The strength and other mechanical properties of carbonized pitch moldings suffer from the fact that pitch moldings tend to have a relatively high degree of porosity. This porosity results during carbonization of the mixture of the carbon filler material and carbon binder material due to bloating of the pitch molding from the volatilization of low molecular weight components and the removal of gaseous heteroatoms, such as oxygen and nitrogen, within the binding and filler materials. For pitch filler and binder materials without stabilization, up to about 60% by weight of the pitch may be lost during carbonization under inert environment, as a result of volatilization and gasification. This loss of material results in the creation of voids within the carbonized pitch molding, producing a composite having high porosity, low density, and reduced strength.

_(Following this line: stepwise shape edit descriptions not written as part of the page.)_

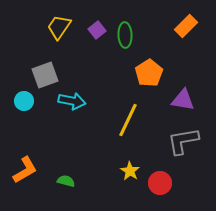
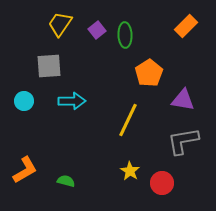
yellow trapezoid: moved 1 px right, 3 px up
gray square: moved 4 px right, 9 px up; rotated 16 degrees clockwise
cyan arrow: rotated 12 degrees counterclockwise
red circle: moved 2 px right
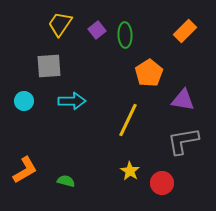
orange rectangle: moved 1 px left, 5 px down
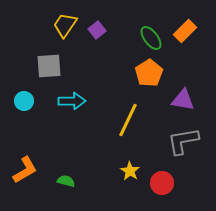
yellow trapezoid: moved 5 px right, 1 px down
green ellipse: moved 26 px right, 3 px down; rotated 35 degrees counterclockwise
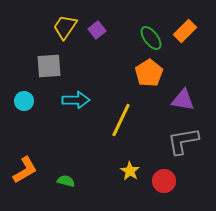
yellow trapezoid: moved 2 px down
cyan arrow: moved 4 px right, 1 px up
yellow line: moved 7 px left
red circle: moved 2 px right, 2 px up
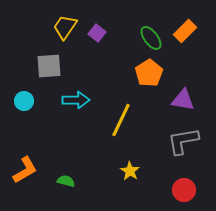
purple square: moved 3 px down; rotated 12 degrees counterclockwise
red circle: moved 20 px right, 9 px down
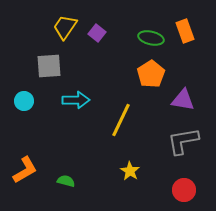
orange rectangle: rotated 65 degrees counterclockwise
green ellipse: rotated 40 degrees counterclockwise
orange pentagon: moved 2 px right, 1 px down
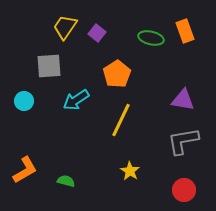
orange pentagon: moved 34 px left
cyan arrow: rotated 148 degrees clockwise
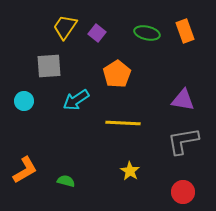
green ellipse: moved 4 px left, 5 px up
yellow line: moved 2 px right, 3 px down; rotated 68 degrees clockwise
red circle: moved 1 px left, 2 px down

Carbonized pitch moldings also suffer from a lack of homogeneous stabilization throughout the molding, especially in those moldings having larger, on the order of at least 70 μm, thickness. Typically, during carbonization of thick pitch moldings, the bloating phenomenon is observed, leading to discarded moldings. Others have attempted to stabilize bulk pitch articles, but, due to the limited depth of oxygen diffusion in such articles, these attempts have not been very successful at achieving full stabilization without the creation of micropores. If one prepares a pitch molding first and subsequently tries to stabilize it in oxygen rich environment, full stabilization throughout the body is impossible.
During stabilization of pitch fibers, low molecular weight volatile components within the pitch are evaporated and, therefore, a skin/core microstructure tends to be produced upon carbonization. Upon carbonization, the outer portions of pitch fiber generally exhibit an onion-skin structure characterized by fine sheets of crystallites, while the core portion tends to exhibit a more random structure. Such a microstructure does not promote good mechanical properties.
Although the prior art has attempted to deal with these problems, as evidenced by the patents and literature referenced herein, the present invention provides carbonized pitch articles and methods for producing the same heretofore unknown in the art. Particularly, this invention teaches mixing synthetic mesophase pitch powder with partially anisotropic pitch prepared, at least in part, from petroleum-derived isotropic pitch, forming an article from the mixture, and, subsequently carbonizing the article in an inert environment. Particularly, such articles include pitch fibers and pitch moldings. The present invention also teaches an improved preparation of partially anisotropic pitch, wherein a mixture of synthetic mesophase pitch and petroleum-derived isotropic pitch is thermally polymerized by heat-soaking.